To fully understand this equation, we need to break it down into parts:

y = This simply means that y is the dependent variable. In other words, the value of y depends on the value of x.

2 = This is a coefficient, a number that multiplies a variable. In this case, it multiplies the (3x + 18)^(-1/2) term.

(3x + 18) = This is the base of the exponent. It is a function of x, which means its value will change as x changes.

(-1/2) = This is the exponent. It tells us how many times to multiply the base by itself. In this case, it is a negative exponent, which means we need to take the reciprocal of the base before raising it to the power of 1/2.

Putting it all together, y = 2(3x + 18)^(-1/2) tells us that y is a function of x that depends on the value of (3x + 18) raised to the power of -1/2. In other words, as x changes, the value of y will also change based on the inverse square root of (3x + 18).

To graph this equation, we can start by choosing a few values of x and calculating the corresponding values of y.
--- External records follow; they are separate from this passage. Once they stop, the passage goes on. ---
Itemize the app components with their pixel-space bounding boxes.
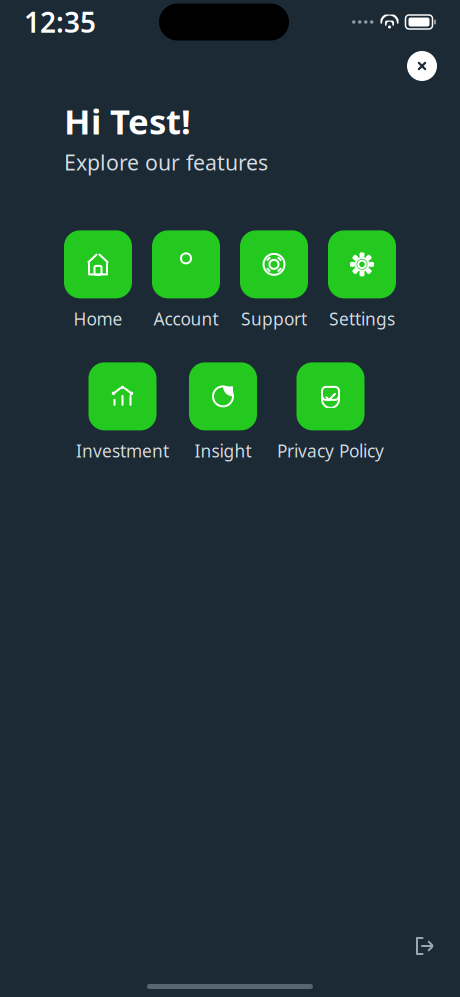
staticText: Privacy Policy — [277, 439, 384, 462]
button[interactable]: Insight — [189, 362, 257, 462]
button[interactable]: Close — [400, 44, 444, 88]
staticText: Investment — [76, 439, 169, 462]
staticText: Account — [154, 307, 218, 330]
staticText: Home — [74, 307, 122, 330]
button[interactable]: Investment — [76, 362, 169, 462]
staticText: Explore our features — [64, 148, 268, 176]
button[interactable]: Home — [64, 230, 132, 330]
staticText: 12:35 — [24, 3, 96, 41]
button[interactable]: Settings — [328, 230, 396, 330]
staticText: Settings — [329, 307, 395, 330]
button[interactable]: Support — [240, 230, 308, 330]
staticText: Support — [241, 307, 307, 330]
button[interactable]: Log out — [402, 924, 446, 968]
staticText: Hi Test! — [64, 98, 191, 144]
button[interactable]: Account — [152, 230, 220, 330]
staticText: Insight — [194, 439, 252, 462]
button[interactable]: Privacy Policy — [277, 362, 384, 462]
For example:

When x = 0, y = 2(18)^(-1/2) = 2/3sqrt(2) ≈ 0.942
When x = 1, y = 2(21)^(-1/2) ≈ 0.842
When x = 2, y = 2(24)^(-1/2) ≈ 0.756
When x = 3, y = 2(27)^(-1/2) ≈ 0.683

Using these values, we can plot points on a graph and connect them to form a curve. We may also need to plot additional points to get a better understanding of the shape of the curve.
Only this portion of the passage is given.